Monde rural, terre de l’événementiel

C’est à Agadir qu’Eve a élu domicile pour la première fois. Ce fut en 1999. Une date à laquelle aucune agence d’événementiel n’opérait dans cette ville du sud marocain. Le choix d’Agadir n’est par ailleurs pas innocent. Il est même animé par plusieurs raisons.
Originaire de cette ville, son fondateur, Ismaïl Chafachaf, croyait et croit toujours dur comme fer en ses potentialités de développement et d’ouverture. «C’est une ville en chantier au niveau de plusieurs secteurs : halieutique, touristique….(…). Si les résultats ne sont pas palpables aujourd’hui, ils ne tarderont pas à le devenir dans un futur proche », assure le directeur général d’Eve.
Diplômé de l’ENCG d’Agadir, il a fait une année d’échange en France, puis un stage au sein de la maison Peugeot à Paris. Peu de temps après sa rentrée au Maroc, soit en 1999, il crée Eve Agadir. Une société d’événementiel et de marketing opérationnel qui, à son démarrage, ne comptait que deux personnes dans son effectif. Aujourd’hui, ce sont quelque cent trente personnes qui y travaillent, dont 30 permanentes et 100 représentant des animateurs auxquels il est fait recours en fonction des opérations à mener.
Ayant fait de l’évènementiel sa vocation, Ismaïl n’est jamais passé par une agence spécialisée dans ce domaine. Il est convaincu que le Marketing à la marocaine s’apprend sur le terrain. «Il ne s’agit pas d’appliquer fidèlement les théories relatées par les maîtres du marketing, mais de les adapter à la culture et aux besoins du pays», assure-t-il. Et d’ajouter : «j’ai une vision qui m’est propre et que je voulais mettre en oeuvre sans subir de censure».
Consciente des potentialités de travail qu’offre le monde rural, Eve y a mené bon nombre d’opérations d’animations en faveur de certains de ses clients. Sont à citer à titre d’exemple Procter&Gamble, ou encore le groupe Laalaj, qui «ont compris qu’il y a beaucoup à faire à ce niveau». L’animation rurale repose en effet sur deux techniques. Le choix de l’une ou de l’autre dépend de l’objectif et de la cible que se fixe l’annonceur. Ce dernier peut opter pour la formule d’animation grand public ou encore pour le porte-à-porte. «Grâce à cette technique, nous arrivons à toucher entre un et deux millions de foyers», lance M. Chafachaf.
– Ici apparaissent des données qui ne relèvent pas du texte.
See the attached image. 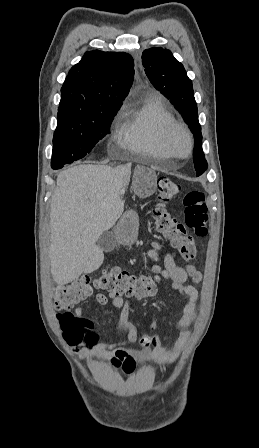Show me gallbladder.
I'll use <instances>...</instances> for the list:
<instances>
[{
  "label": "gallbladder",
  "mask_w": 259,
  "mask_h": 448,
  "mask_svg": "<svg viewBox=\"0 0 259 448\" xmlns=\"http://www.w3.org/2000/svg\"><path fill=\"white\" fill-rule=\"evenodd\" d=\"M97 246L102 252H112L117 246L116 236L113 232H103L102 236L97 240Z\"/></svg>",
  "instance_id": "obj_1"
}]
</instances>
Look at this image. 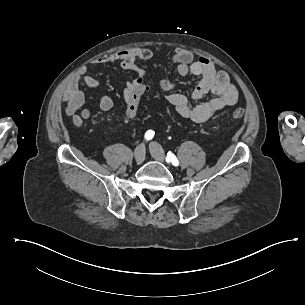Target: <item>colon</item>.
Wrapping results in <instances>:
<instances>
[{
	"instance_id": "5ec220e1",
	"label": "colon",
	"mask_w": 305,
	"mask_h": 305,
	"mask_svg": "<svg viewBox=\"0 0 305 305\" xmlns=\"http://www.w3.org/2000/svg\"><path fill=\"white\" fill-rule=\"evenodd\" d=\"M144 87L142 85H137L135 87V93L130 95V99L126 102V107L128 110L126 111V117L128 119H133L135 117V111L133 108L138 106V101L143 99ZM245 114V110L243 108L235 109L232 112V117L237 119L243 117Z\"/></svg>"
}]
</instances>
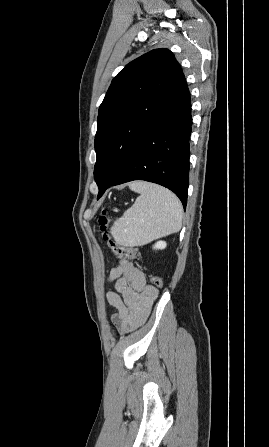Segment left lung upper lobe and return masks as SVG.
Here are the masks:
<instances>
[{"label":"left lung upper lobe","mask_w":269,"mask_h":447,"mask_svg":"<svg viewBox=\"0 0 269 447\" xmlns=\"http://www.w3.org/2000/svg\"><path fill=\"white\" fill-rule=\"evenodd\" d=\"M182 73L172 52L156 49L130 62L112 80L99 108L94 142L98 187L118 177L146 132L164 115Z\"/></svg>","instance_id":"1"}]
</instances>
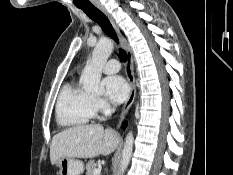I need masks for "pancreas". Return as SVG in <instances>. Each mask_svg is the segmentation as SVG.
Listing matches in <instances>:
<instances>
[{
	"mask_svg": "<svg viewBox=\"0 0 233 175\" xmlns=\"http://www.w3.org/2000/svg\"><path fill=\"white\" fill-rule=\"evenodd\" d=\"M97 169V164L94 160H90L86 164V175H93V171Z\"/></svg>",
	"mask_w": 233,
	"mask_h": 175,
	"instance_id": "obj_1",
	"label": "pancreas"
}]
</instances>
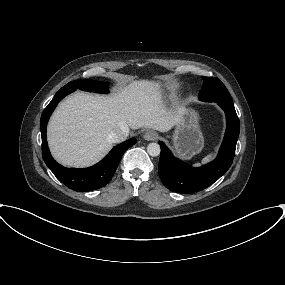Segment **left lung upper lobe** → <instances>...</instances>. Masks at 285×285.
Returning a JSON list of instances; mask_svg holds the SVG:
<instances>
[{
    "label": "left lung upper lobe",
    "instance_id": "5c2ea615",
    "mask_svg": "<svg viewBox=\"0 0 285 285\" xmlns=\"http://www.w3.org/2000/svg\"><path fill=\"white\" fill-rule=\"evenodd\" d=\"M202 79L204 85L198 95L200 100L233 105L228 90L218 78L202 76Z\"/></svg>",
    "mask_w": 285,
    "mask_h": 285
}]
</instances>
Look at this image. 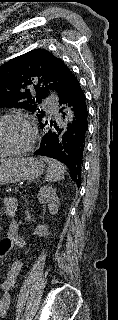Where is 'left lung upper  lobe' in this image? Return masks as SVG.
Masks as SVG:
<instances>
[{
	"instance_id": "1",
	"label": "left lung upper lobe",
	"mask_w": 118,
	"mask_h": 320,
	"mask_svg": "<svg viewBox=\"0 0 118 320\" xmlns=\"http://www.w3.org/2000/svg\"><path fill=\"white\" fill-rule=\"evenodd\" d=\"M72 75L61 59L44 49L11 59L0 67V108H25L40 121L46 112L39 104L48 91L58 95ZM30 88L35 89V96Z\"/></svg>"
}]
</instances>
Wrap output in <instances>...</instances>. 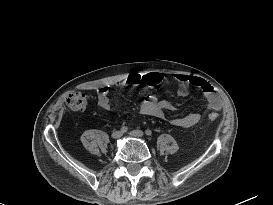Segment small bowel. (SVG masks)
Instances as JSON below:
<instances>
[{
    "label": "small bowel",
    "instance_id": "small-bowel-1",
    "mask_svg": "<svg viewBox=\"0 0 273 205\" xmlns=\"http://www.w3.org/2000/svg\"><path fill=\"white\" fill-rule=\"evenodd\" d=\"M164 80V77L159 73H139L134 72L120 79L117 84L122 86L140 85L156 86ZM173 80L178 83L177 94L179 96H185L187 94L186 84H191L200 89L205 98L206 106L210 110L218 111L222 108V101L218 93L213 86L206 80L188 76L184 74L175 75ZM109 86H101L97 92V102L100 108L106 111H113L110 99L108 97ZM174 105L166 100H158L154 95L146 93L140 106V112L143 115L154 116L157 118H163L166 111H174ZM200 120L198 113H188L187 115L179 118L172 119L171 123L174 126L181 128H189L195 125Z\"/></svg>",
    "mask_w": 273,
    "mask_h": 205
}]
</instances>
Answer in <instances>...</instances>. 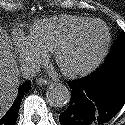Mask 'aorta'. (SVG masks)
<instances>
[{"mask_svg":"<svg viewBox=\"0 0 125 125\" xmlns=\"http://www.w3.org/2000/svg\"><path fill=\"white\" fill-rule=\"evenodd\" d=\"M46 96L50 106L62 108L69 103L71 92L66 85L54 83L48 88Z\"/></svg>","mask_w":125,"mask_h":125,"instance_id":"obj_1","label":"aorta"}]
</instances>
Sur la base de sa propre expérience, il assure que l’évènementiel patauge encore au Maroc. «Nous avons jugé irrationnel de limiter l’intervention d’Eve à cette niche», explique-t-il. Pour combler les lacunes, l’agence en question a estimé qu’il est opportun d’étendre ses activités au Marketing opérationnel, continuité du marketing dans sa dimension la plus générale. C’est ainsi qu’il créa peu de temps après Eve Casablanca. «Nous avons voulu être plus proche de notre clientèle. Aussi, une antenne à Casablanca nous a permis d’agir efficacement au niveau de la région du centre et du nord-est».
A la veille des élections législatives, Ismaïl Chafachaf ne manque pas d’interpeller le futur gouvernement à mettre le politique au service de l’économique et non le contraire. « Encourager l’initiative privée et alléger davantage les procédures administratives doit constituer leur principale priorité ». Un voeu qu’il n’est d’ailleurs pas seul à exprimer.